Yıldırım, Ekonomi Güven Endeksinin 2018 Ocak ayında Aralık ayına göre 10 puan artarak 95'ten 105'e yükseldiğine işaret etti.
15 Temmuz hain darbe girişimden sonra Türk ekonomisini çökertmek için kimi odakların saldırıya geçtiğini belirten Yıldırım, şunları kaydetti:
"Ekonomimiz öyle sağlam temellere oturuyor ki bu ve buna benzer girişimler emellerine ulaşamadı. 'Suriye'de yürüttüğümüz operasyon, ekonomiyi olumsuz etkileyecek' dediler. Türkiye ekonomisi böylesi operasyonlardan etkilenmez, Türkiye 35 yıldan beri buna benzer operasyonları yapıyor. Irak'ta, Fırat Kalkanı'nda ve şimdi de Afrin'de teröre karşı teröristlerin yok edilmesi için bu operasyonlarımızı sürdürmeye kararlıyız. Elde ettiğimiz büyük başarı, büyümedeki istikrarlı artış, ihracattaki artış Türkiye'yi bütün yatırımcılar için stratejik bir ülke haline getirdi. Türkiye, 2018 yılında bütün sektörleriyle büyümeye, gelişmeye devam edecek gençler. '2 günü birbirine eşit olan ziyandadır' ilkesinden hareketle vatandaşlarımıza daha güzel hizmet vermenin yollarını arıyoruz."

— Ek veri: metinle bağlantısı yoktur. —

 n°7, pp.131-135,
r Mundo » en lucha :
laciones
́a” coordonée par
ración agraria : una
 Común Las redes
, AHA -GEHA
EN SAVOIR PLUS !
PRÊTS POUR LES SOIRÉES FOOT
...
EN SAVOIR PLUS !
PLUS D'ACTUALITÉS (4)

Başbakan Yıldırım, partililerin "Başbakan bizi Afrin'e götür." tezahüratları üzerine, "Türkiye'ye kafa tutanlar bu sese kulak versin, 81 milyon bu ay yıldızlı bayrak için, bağımsızlık için bu ülke için her biri bir Mehmetçik'tir, her biri Nene Hatun'dur." dedi.

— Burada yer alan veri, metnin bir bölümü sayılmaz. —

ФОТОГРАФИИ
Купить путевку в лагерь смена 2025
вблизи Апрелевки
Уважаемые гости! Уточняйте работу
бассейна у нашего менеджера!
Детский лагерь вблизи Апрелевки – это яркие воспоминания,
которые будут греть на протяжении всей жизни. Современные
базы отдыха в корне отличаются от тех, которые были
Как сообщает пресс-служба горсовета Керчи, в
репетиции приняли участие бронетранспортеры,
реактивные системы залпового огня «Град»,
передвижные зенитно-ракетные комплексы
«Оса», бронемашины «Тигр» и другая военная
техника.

Yıldırım, CHP Genel Başkanı Kemal Kılıçdaroğlu'nun son günlerdeki konuşmalarında "yerli ve milli" vurgusu yaptığını söyledi.
Yerliliğin ve milliliğin "PYD/YPG terör örgütü değil" diyen milletvekili varsa onlara gereken dersi vermekle olacağını belirten Yıldırım, "Millilik ve yerlilik PKK ve FETÖ'cülerle, PKK terör örgütü sevicileriyle kol kola girmekle olmaz. Milli ve yerlilik bu ülkenin birliğine ve beraberliğine 81 milyonun kardeşliğine saygı duymakla olur. Sayın Kemal Kılıçdaroğlu milli ve yerli lafını çok söylüyorsunuz. Güzel bir şey tabii ki milli ve yerli olmak lazım. O halde buyur gel milli mutabakata gel. Sen de bu saflara katıl. Kurtuluş buradadır." diye konuştu.

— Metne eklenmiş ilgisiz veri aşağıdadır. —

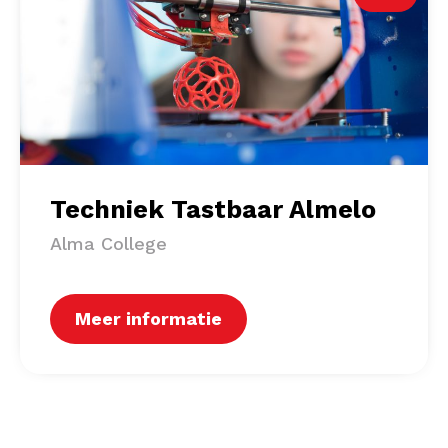
Techniek Tastbaar Almelo
Alma College
Meer informatie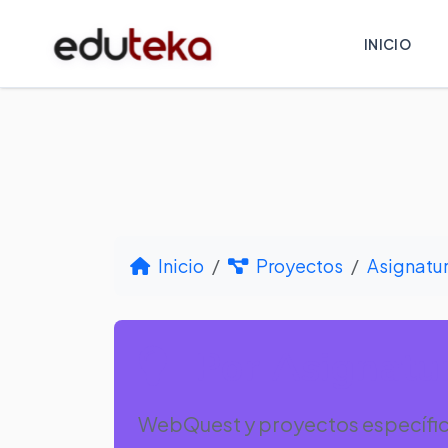
INICIO
Inicio
Proyectos
Asignatu
Por Asignatur
WebQuest y proyectos específico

Afrin'deki Zeytin Dalı Harekatı'na da değinen Yıldırım, Türkiye'nin Suriye'de terör örgütlerine karşı amansız bir mücadele verdiğini vurguladı. Yıldırım, şöyle devam etti:
"Şehitlerimiz olacak, acı yaşayacağız belki. Bağımsızlığı sürdürmenin, bayrağa sahip çıkmanın, vatan toprak bütünlüğünü muhafaza etmenin, 81 milyonun kardeşliğini ve can güvenliğini sağlamanın bedeli var. Bu bedeli ödeyeceğiz ama ülkemizin bölünmesine, emperyal emellerin istilasına asla müsaade etmeyeceğiz. İstiklal Savaşı'nda nasıl şehitler verdikse, nasıl vatanı kurtardıksa, düşman işgalinden nasıl Türkiye'yi çıkardıksa, 15 Temmuz'da alçak darbecilere nasıl Türkiye'yi dar ettikse şimdi de içeride ve dışarıda PKK, YPG, PYD, DEAŞ, bilumum terör örgütlerine gereken dersi bu millet verecek, bunun için gereken her şey yapılacak.
Meğer bu terör örgütlerinin ne kadar da sevenleri varmış. Aman, bir girdik her taraftan ses geliyor. Ama biz orada sadece terör örgütleriyle mücadele etmiyoruz, terör örgütlerinin arkasına saklanan emperyal güçlere karşı da mücadele ediyoruz. Tıpkı Kurtuluş Savaşı'nda yaptığımız gibi."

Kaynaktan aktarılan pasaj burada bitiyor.